Small wonder that under this depressing burden of books, little boys and girls, too young to know the meaning of sin, were assailed with grievous doubts concerning their salvation. Small wonder that Betty Sewall, an innocent child of nine, "burst into an amazing cry" after reading a page or two of Cotton Mather, and said "she was afraid she should goe to Hell, her sins were not pardon'd." It is heart-rending to read Judge Sewall's entry in his diary: Betty can hardly read her chapter for weeping. Tells me she is afraid she is gone back" (at nine). "Does not taste that sweetness in reading the Word which once she did. Fears that what was upon her is worn off. I said what I could to her, and in the evening pray'd with her alone." It is scant comfort for us, recalling the misery of this poor wounded child, and of many others who suffered with her, to know that Phebe Bartlett was ostentatiously converted at four; that Jane Turell "asked many astonishing questions about divine mysteries," before she was five; and that an infant son of Cotton Mather's "made a most edifying end in praise and prayer," at the age of two years and seven months. We cannot forget the less happy children who, instead of developing into baby prodigies or baby prigs, fretted out their helpless hearts in nightly fears of Hell.
Nor is there in the whole of this painful precocity one redeeming touch of human childhood, such as that joyous setting forth of the little St.

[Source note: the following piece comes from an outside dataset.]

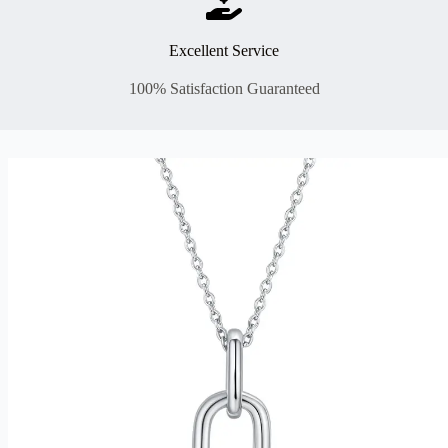
Excellent Service
100% Satisfaction Guaranteed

Theresa and her brother to convert the inhabitants of Morocco, and be martyred for their faith; an enterprise as natural to keenly imaginative children of the sixteenth century as was the expedition two hundred years later of the six little Blue Coat boys, who, without map, chart, or compass, without luggage, provisions, or money, started out one bright spring morning to find Philip Quarll's Island. Sunlight and shadow are not farther apart than the wholesome love of adventure which religion as well as history and fairy-lore can inspire in the childish heart, and that morbid conscientiousness which impels the young to the bitter task of self-analysis. The most depressing thing about pious fiction for little people is that it so seldom takes human nature into account. I read not long ago an English Sunday-school story in which a serious aunt severely reproves her twelve-year-old niece for saying she would like to go to India and have a Bible class of native children, by telling her it is vain and foolish to talk in that way, and that what she can do is to be a better child herself, and save up her money for the mission-box. Now the dream of going to a far-off land and doing good in a lavish, semi-miraculous fashion is as natural for a pious and imaginative little girl, as is the dream of fighting savages for a less pious but equally imaginative little boy. It is well, no doubt, that all generous impulses should have some practical outlet; but the aunt's dreary counsel was too suggestive of those ethical verses, familiar to my own infancy, which began:—
"'A penny I have,' little Mary said,
As she thoughtfully raised her hand to her head,"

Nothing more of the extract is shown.